To be honest, I'm not particularly fond of Opera. Beyond the connection issue, I can't even change such basic settings as turning off smooth scrolling. I had to install an extension just to change the color of visited links without overriding all the colors on a site. When I open more than about 15 tabs on a Tumblr site, each new tab seems to take longer than the last to finish loading and until it does, Opera is off in limbo. Even previously loaded tabs go blank while the new tab is loading, although not the main page that I'm on for some reason. If I dare to open 20 or so tabs, all the tabs to the same Tumblr site "crash" and all previously loaded pages get replaced with a message that the page has crashed and button to reload it. How does a web page "crash"???
For reference, when Tumblr still worked with my old version of Firefox, I could open 100+ tabs without incident or browser slowdown.

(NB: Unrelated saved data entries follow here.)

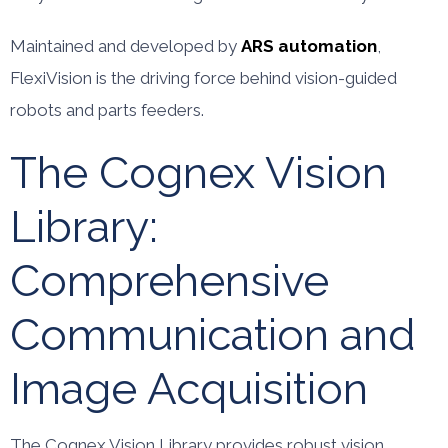
Maintained and developed by
ARS automation
,
FlexiVision is the driving force behind vision-guided
robots and parts feeders.
The Cognex Vision
Library:
Comprehensive
Communication and
Image Acquisition
The Cognex Vision Library provides robust vision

Plus, usually when I close a tab, it jumps to the next tab to the right, but sometimes (I can't figure out why) it jumps to the tab on the left. Most of the time it opens new tabs on the far right, but sometimes, seemingly at random, it will open tabs in the middle of other tabs. There's no option to view a raw image in the same tab without copying the image location and pasting it into the location bar. On the Tumblr archive pages, I can't even find any way to view/save the image that's right in front of me. I can see it on the page, but Opera thinks it doesn't exist. Why would I want to do that? Occasionally I click on an image in the archive page and the page associated with it has ben been deleted. I think "I'll just grab the smaller version from the archive page and do a reverse Google image search." but I can't find any way to do that. Even saving the "complete" archive page doesn't save the images. ARGH!!!
Also, I'd just like to add that I hate having to type my message in this tiny little box and having a "preview" window that looks almost identical to the editor window pretty much negates the entire purpose of having a preview.